Our Infantry then took up the beaten path, charging the enemy trenches, and Fritz was an easy prey that morning.
Inside of half an hour after our tanks reached the lines of Fritz, the prisoners in gray commenced to stream toward our lines; for a distance of seven miles the road was jammed with captured Huns. Some of them passing by our battery spoke to me in English, as good as, if not better, than my own, and asked me what in hell was the meaning of waging war in such fashion; they referred to the tank as Landfuerchtenichts. I told them that was nothing to what was in store for them. "Why," I said, "I've got reserved seats on one of them for Berlin."
"You'll never get that far," he retorted.
The action on the Somme was well under way when one morning at daybreak, making my way to the cookhouse, I was greeted, "Hello, Grant, hoos awa' wi' ye, laddie? Ma sontes, but you're lookin' fine! An' damned if he isn't a Sergeant!" It was Scotty, reinstated in our unit in his former capacity of cook, and he had brought with him his nerve, his twinkle, his bow legs and all. I must confess I was glad to see him, and when we had a few minutes together he told me, with all the gusto imaginable, of his exploits in London.

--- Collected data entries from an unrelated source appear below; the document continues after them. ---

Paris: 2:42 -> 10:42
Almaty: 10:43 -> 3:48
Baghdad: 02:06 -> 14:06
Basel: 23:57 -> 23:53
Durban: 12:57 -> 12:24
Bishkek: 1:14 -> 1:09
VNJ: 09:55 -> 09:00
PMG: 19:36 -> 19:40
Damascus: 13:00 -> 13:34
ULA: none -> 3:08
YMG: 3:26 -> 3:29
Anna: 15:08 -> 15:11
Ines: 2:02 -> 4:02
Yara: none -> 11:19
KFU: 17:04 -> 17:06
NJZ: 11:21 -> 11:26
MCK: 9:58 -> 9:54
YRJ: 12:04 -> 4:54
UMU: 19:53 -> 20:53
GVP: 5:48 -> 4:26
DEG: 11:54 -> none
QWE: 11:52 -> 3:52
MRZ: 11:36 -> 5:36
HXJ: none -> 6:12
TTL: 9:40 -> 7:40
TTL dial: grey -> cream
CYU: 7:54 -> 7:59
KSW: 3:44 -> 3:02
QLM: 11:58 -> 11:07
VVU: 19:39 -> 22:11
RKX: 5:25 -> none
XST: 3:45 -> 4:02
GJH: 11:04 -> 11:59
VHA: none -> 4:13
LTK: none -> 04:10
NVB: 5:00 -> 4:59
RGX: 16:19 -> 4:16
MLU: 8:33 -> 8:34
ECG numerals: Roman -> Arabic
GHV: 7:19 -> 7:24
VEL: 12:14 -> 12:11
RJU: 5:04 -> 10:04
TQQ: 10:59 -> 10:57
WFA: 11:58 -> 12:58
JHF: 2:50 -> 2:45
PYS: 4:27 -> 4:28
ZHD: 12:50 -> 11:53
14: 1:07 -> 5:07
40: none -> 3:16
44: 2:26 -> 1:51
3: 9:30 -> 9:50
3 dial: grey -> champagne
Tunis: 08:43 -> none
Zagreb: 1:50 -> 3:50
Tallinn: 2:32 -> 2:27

With his little eyes twinkling like pin points, he related how England needing every available man, he was reinstated, and having observed strict military discipline while in the camp he was, under the rule, entitled to back pay, so that he had a year's wages coming. He obtained leave of absence, hastened to London and procured in some manner a British Major's uniform, in which he disported himself in first-class hotels, restaurants and the like, receiving the homage that became a returned fighting man, in the shape of dinner engagements, theater invitations and drinks galore. The deception was discovered and he was clinked for thirty days, at the end of which he was packed off to the front lines.
He wound up by telling me that, he expected to get into the game shortly, as he wanted to be in it when the Germans got what was coming to them.
We were occupying at this time some splendid dugouts and trenches that we had taken from Fritz; they were made of chalk as was also the cookhouse. Of our battery of sixteen guns at this point my gun was nearest to the cookhouse, and I was mightily tickled at the prospect of having an opportunity now and again to slip in and have a drink of hot tea, or something of the kind, with my old friend.